• EXERCISE DETAILS: Without the pictures, write out all the lines below exactly as they appear.

Page segmentation data
◆ ◆ ◆ ◆ ◆ ◆ ◆

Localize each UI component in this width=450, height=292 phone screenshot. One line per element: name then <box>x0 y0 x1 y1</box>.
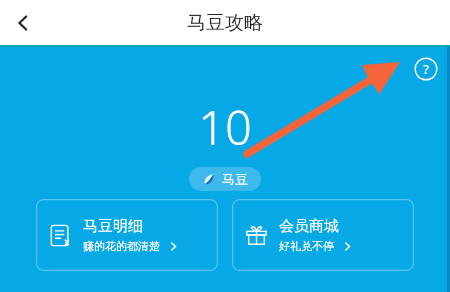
staticText: 马豆攻略 <box>187 11 263 35</box>
button[interactable]: Back <box>0 0 46 45</box>
staticText: 马豆明细 <box>83 217 143 236</box>
staticText: 好礼兑不停 <box>279 239 334 253</box>
button[interactable]: 马豆明细 <box>36 199 218 271</box>
staticText: 10 <box>198 95 252 159</box>
staticText: 赚的花的都清楚 <box>83 239 160 253</box>
staticText: ? <box>423 60 429 78</box>
button[interactable]: 马豆 <box>189 167 261 191</box>
button[interactable]: 会员商城 <box>232 199 414 271</box>
staticText: 马豆 <box>222 171 248 187</box>
staticText: 会员商城 <box>279 217 339 236</box>
button[interactable]: Help <box>414 57 438 81</box>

◆ ◆ ◆ ◆ ◆ ◆ ◆

• TASK RESULT:
Localize each UI component in this width=450, height=292 phone screenshot. One line per element: name then <box>x0 y0 x1 y1</box>.
staticText: 马豆攻略 <box>187 11 263 35</box>
button[interactable]: Back <box>0 0 46 45</box>
staticText: 马豆明细 <box>83 217 143 236</box>
staticText: 好礼兑不停 <box>279 239 334 253</box>
button[interactable]: 马豆明细 <box>36 199 218 271</box>
staticText: 10 <box>198 95 252 159</box>
staticText: 赚的花的都清楚 <box>83 239 160 253</box>
staticText: ? <box>423 60 429 78</box>
button[interactable]: 马豆 <box>189 167 261 191</box>
button[interactable]: 会员商城 <box>232 199 414 271</box>
staticText: 马豆 <box>222 171 248 187</box>
staticText: 会员商城 <box>279 217 339 236</box>
button[interactable]: Help <box>414 57 438 81</box>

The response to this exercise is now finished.